Darrell Delaney is ambling about Union Station one recent evening, trying to attract girls in his oversize, mass-produced, preshrunk cotton white T-shirt. It hangs on his 125-pound body like a fallen parachute. And it belongs to his mother, Darrell mumbles, when asked what "kind" of tee it is.
Ho-kay, one more time: Hanes, Luxe, Galaxy? "My mom's," the 13-year-old says, bowing his head and dipping his shoulder for a tag inspection, which reveals the name of an Australian company that specializes in plus-size women's clothing. Oh, snap!
When there is nothing else to wear, and nothing to prove, the white tee emerges -- fashion as anti-fashion. Tabula rasa of the street. Without logos, stripes or cartoon characters, it is remarkable for its complete blankness. It can be bought at Sears, or even at gas stations. Five for $20. Available in every season and size -- preferably XXXXL.
For all its plainness, the white T-shirt refuses to be ignored. A few years ago the street fad was Gucci, very gaudy. Then it was $300 retro sports jerseys that snuffed out life savings. Now, frugality: In a trend cheered on last summer by Dem Franchize Boyz' crunk ode "White Tees," the world is now seemingly filled with boys and men in the gigantic shrouds, billowing over baggy jeans and throwback Nikes.

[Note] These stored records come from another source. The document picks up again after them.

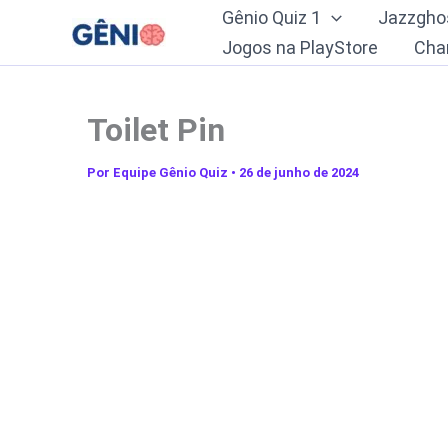
Ir
Gênio Quiz 1
Jazzgho
para
Jogos na PlayStore
Cha
o
conteúdo
Toilet Pin
Por
Equipe Gênio Quiz
•
26 de junho de 2024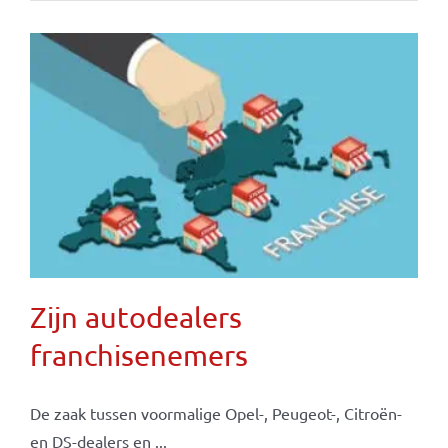
Zijn autodealers
franchisenemers
De zaak tussen voormalige Opel-, Peugeot-, Citroën-
en DS-dealers en ...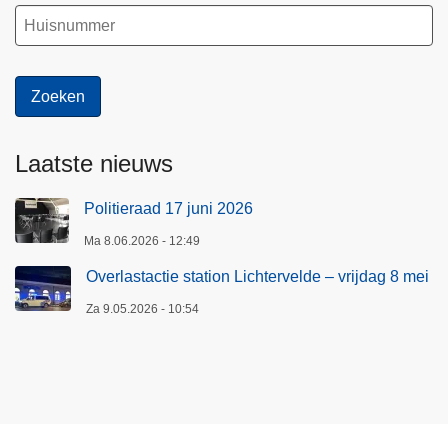
Laatste nieuws
Politieraad 17 juni 2026
Ma 8.06.2026 - 12:49
Overlastactie station Lichtervelde – vrijdag 8 mei
Za 9.05.2026 - 10:54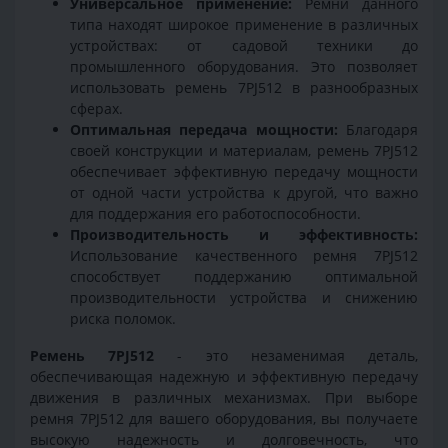
Универсальное применение:
Ремни данного
типа находят широкое применение в различных
устройствах: от садовой техники до
промышленного оборудования. Это позволяет
использовать ремень 7PJ512 в разнообразных
сферах.
Оптимальная передача мощности:
Благодаря
своей конструкции и материалам, ремень 7PJ512
обеспечивает эффективную передачу мощности
от одной части устройства к другой, что важно
для поддержания его работоспособности.
Производительность и эффективность:
Использование качественного ремня 7PJ512
способствует поддержанию оптимальной
производительности устройства и снижению
риска поломок.
Ремень 7PJ512
- это незаменимая деталь,
обеспечивающая надежную и эффективную передачу
движения в различных механизмах. При выборе
ремня 7PJ512 для вашего оборудования, вы получаете
высокую надежность и долговечность, что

It brings to mind 1990s West Coast rapper wear and it has found critics among both the fashion police and the actual baton-wielding deputies: Some law enforcement officials consider it the street uniform du jour for drug dealers, gang members and thieves, a criminal ensemble featured in maddeningly broad radio dispatches: The suspect was last seen wearing a white T-shirt and dark pants.
Or in police blotters, as accessory to a harebrained scheme -- "Two gunmen in a fast-food restaurant covered their faces with white T-shirts, struck an employee in the head . . ." Or as a coveted item: "Two males, one with a gun, approached a male unloading boxes of merchandise in an alley. A wallet and a box of white T-shirts were taken."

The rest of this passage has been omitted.